Source material Block Start

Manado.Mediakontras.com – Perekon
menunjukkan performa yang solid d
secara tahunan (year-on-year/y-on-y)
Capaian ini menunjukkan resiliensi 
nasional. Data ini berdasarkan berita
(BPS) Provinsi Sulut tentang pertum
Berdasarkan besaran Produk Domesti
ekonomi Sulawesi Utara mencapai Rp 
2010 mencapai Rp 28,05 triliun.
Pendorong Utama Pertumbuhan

Source material Block End
Source material Block Start

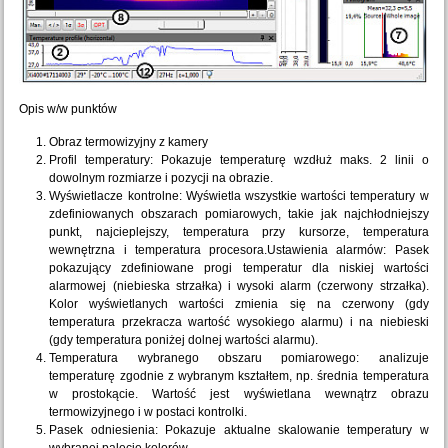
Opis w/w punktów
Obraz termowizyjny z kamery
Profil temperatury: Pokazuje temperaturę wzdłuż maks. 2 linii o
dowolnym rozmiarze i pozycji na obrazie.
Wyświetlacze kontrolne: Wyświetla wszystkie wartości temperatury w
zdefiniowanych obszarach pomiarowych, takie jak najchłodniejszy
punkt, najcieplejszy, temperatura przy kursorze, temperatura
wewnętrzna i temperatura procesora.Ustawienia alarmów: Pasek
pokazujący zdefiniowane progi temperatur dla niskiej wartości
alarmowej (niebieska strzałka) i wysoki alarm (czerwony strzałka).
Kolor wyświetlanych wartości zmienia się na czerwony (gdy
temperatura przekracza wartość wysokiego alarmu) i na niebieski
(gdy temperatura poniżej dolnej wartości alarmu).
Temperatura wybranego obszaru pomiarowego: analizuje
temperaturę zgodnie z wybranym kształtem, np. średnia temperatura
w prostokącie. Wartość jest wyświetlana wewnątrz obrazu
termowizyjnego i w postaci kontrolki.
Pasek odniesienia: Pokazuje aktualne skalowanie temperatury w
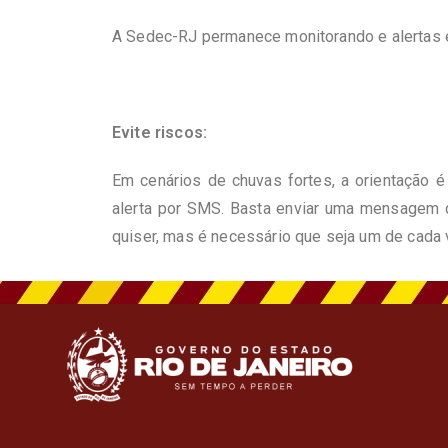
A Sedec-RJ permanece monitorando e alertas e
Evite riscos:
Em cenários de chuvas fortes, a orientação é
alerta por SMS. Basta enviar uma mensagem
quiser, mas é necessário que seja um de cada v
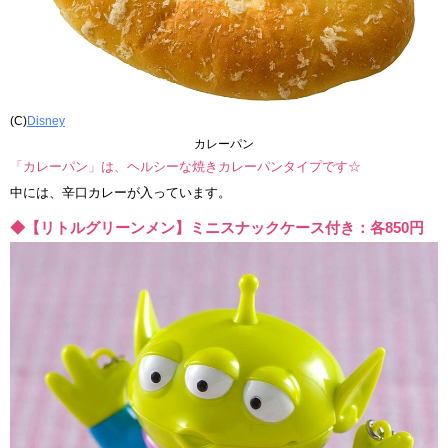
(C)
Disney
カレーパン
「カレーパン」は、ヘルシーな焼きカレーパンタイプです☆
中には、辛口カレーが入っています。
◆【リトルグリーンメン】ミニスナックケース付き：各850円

Source material Block End
Source material Block Start

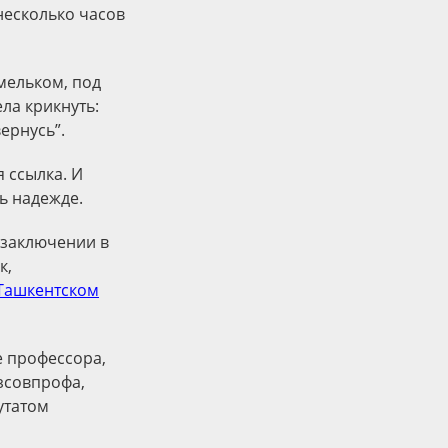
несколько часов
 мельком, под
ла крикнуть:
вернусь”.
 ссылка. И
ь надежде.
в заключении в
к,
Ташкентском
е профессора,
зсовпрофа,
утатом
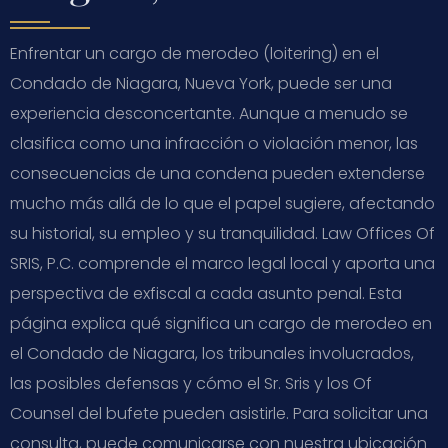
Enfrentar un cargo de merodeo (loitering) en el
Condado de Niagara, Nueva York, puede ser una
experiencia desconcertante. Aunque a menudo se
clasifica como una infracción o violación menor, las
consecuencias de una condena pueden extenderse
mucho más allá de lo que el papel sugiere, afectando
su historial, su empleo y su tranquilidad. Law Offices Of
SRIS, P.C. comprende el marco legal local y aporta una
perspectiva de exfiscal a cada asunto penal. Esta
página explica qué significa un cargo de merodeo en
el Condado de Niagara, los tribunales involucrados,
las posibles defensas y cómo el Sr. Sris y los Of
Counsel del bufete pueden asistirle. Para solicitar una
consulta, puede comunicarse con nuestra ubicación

Source material Block End

Among the entries above, the lines between the ones containing "Manado.Mediakontras.com – Perekon" and "Pendorong Utama Pertumbuhan", inclusive, are to be transcribed exactly. No other line is to be given.

_Completed task_.
Manado.Mediakontras.com – Perekon
menunjukkan performa yang solid d
secara tahunan (year-on-year/y-on-y)
Capaian ini menunjukkan resiliensi 
nasional. Data ini berdasarkan berita
(BPS) Provinsi Sulut tentang pertum
Berdasarkan besaran Produk Domesti
ekonomi Sulawesi Utara mencapai Rp 
2010 mencapai Rp 28,05 triliun.
Pendorong Utama Pertumbuhan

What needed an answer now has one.